*Task objective*
Print, exactly and with no pictures, the line containing "hip. - Leaders" and each line after it to the end of the entries below.

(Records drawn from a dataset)

____________________

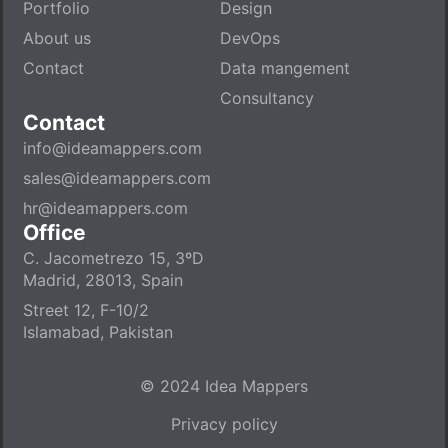
Portfolio
Design
About us
DevOps
Contact
Data mangement
Consultancy
Contact
info@ideamappers.com
sales@ideamappers.com
hr@ideamappers.com
Office
C. Jacometrezo 15, 3ºD
Madrid, 28013, Spain
Street 12, F-10/2
Islamabad, Pakistan
© 2024 Idea Mappers
Privacy policy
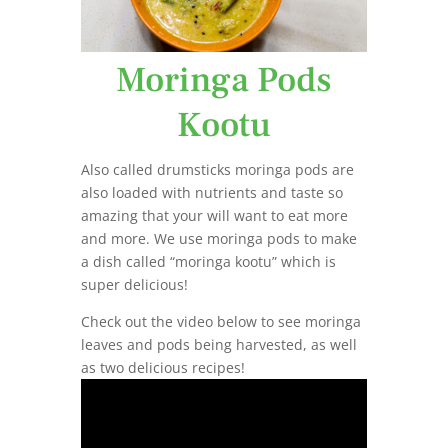
Moringa Pods
Kootu
Also called drumsticks moringa pods are
also loaded with nutrients and taste so
amazing that your will want to eat more
and more. We use moringa pods to make
a dish called “moringa kootu” which is
super delicious!
Check out the video below to see moringa
leaves and pods being harvested, as well
as two delicious recipes!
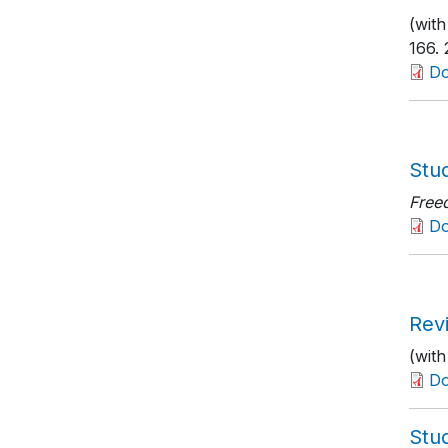
(with
166
.
D
Stu
Free
D
Rev
(wit
D
Stu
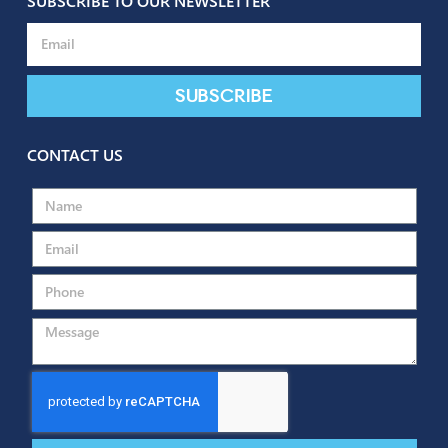
SUBSCRIBE TO OUR NEWSLETTER
Subscribe
CONTACT US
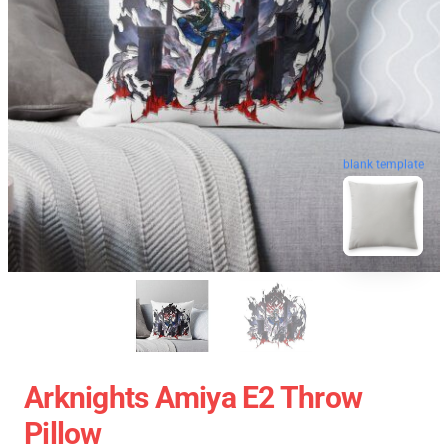
blank template
Arknights Amiya E2 Throw
Pillow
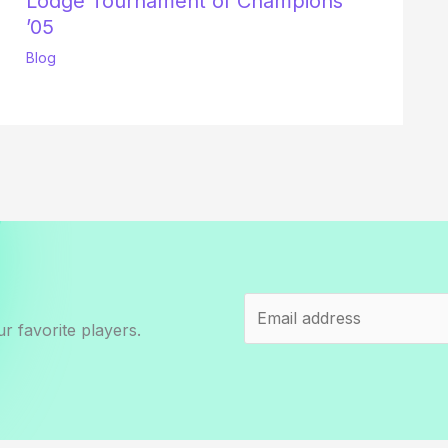
Lodge Tournament of Champions
’05
Blog
r favorite players.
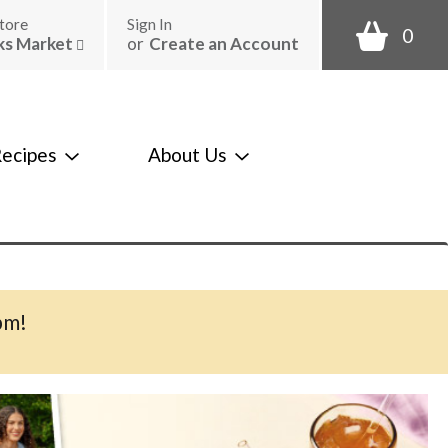
tore
Sign In
0
ks Market
or
Create an Account
ecipes
About Us
pm
!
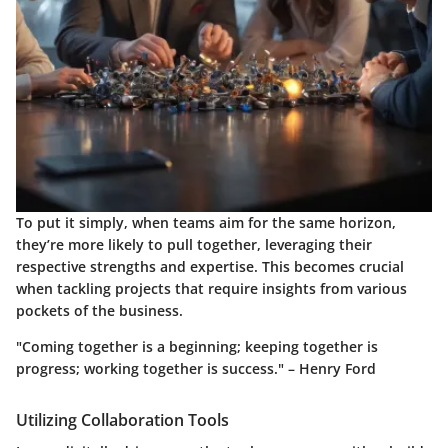
To put it simply, when teams aim for the same horizon,
they’re more likely to pull together, leveraging their
respective strengths and expertise. This becomes crucial
when tackling projects that require insights from various
pockets of the business.
"Coming together is a beginning; keeping together is
progress; working together is success." – Henry Ford
Utilizing Collaboration Tools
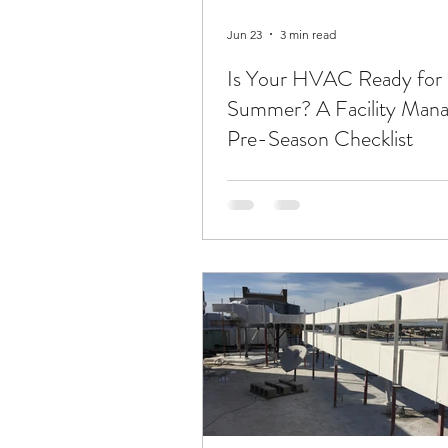
Jun 23
3 min read
Is Your HVAC Ready for
Summer? A Facility Mana
Pre-Season Checklist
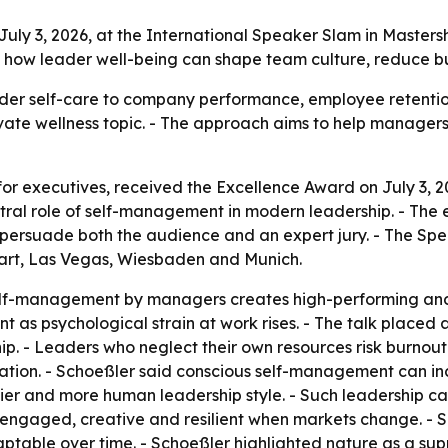
uly 3, 2026, at the International Speaker Slam in Master
n how leader well-being can shape team culture, reduce bu
der self-care to company performance, employee retention 
ivate wellness topic. - The approach aims to help manager
for executives, received the Excellence Award on July 3, 2
ral role of self-management in modern leadership. - The 
 persuade both the audience and an expert jury. - The Sp
gart, Las Vegas, Wiesbaden and Munich.
elf-management by managers creates high-performing and 
t as psychological strain at work rises. - The talk place
hip. - Leaders who neglect their own resources risk burnou
tion. - Schoeßler said conscious self-management can inc
hier and more human leadership style. - Such leadership can
 engaged, creative and resilient when markets change. - S
table over time. - Schoeßler highlighted nature as a supp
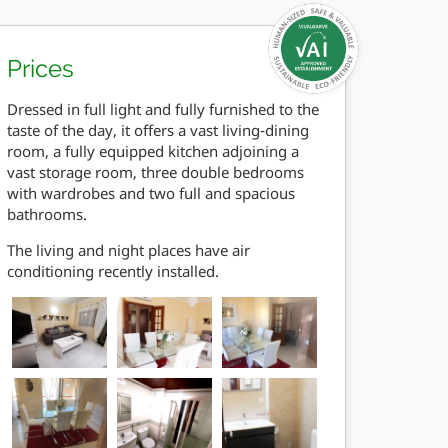
Prices
Dressed in full light and fully furnished to the
taste of the day, it offers a vast living-dining
room, a fully equipped kitchen adjoining a
vast storage room, three double bedrooms
with wardrobes and two full and spacious
bathrooms.
The living and night places have air
conditioning recently installed.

____________________

*Answer section*
hip. - Leaders who neglect their own resources risk burnou
tion. - Schoeßler said conscious self-management can inc
hier and more human leadership style. - Such leadership can
 engaged, creative and resilient when markets change. - S
table over time. - Schoeßler highlighted nature as a supp
Prices
Dressed in full light and fully furnished to the
taste of the day, it offers a vast living-dining
room, a fully equipped kitchen adjoining a
vast storage room, three double bedrooms
with wardrobes and two full and spacious
bathrooms.
The living and night places have air
conditioning recently installed.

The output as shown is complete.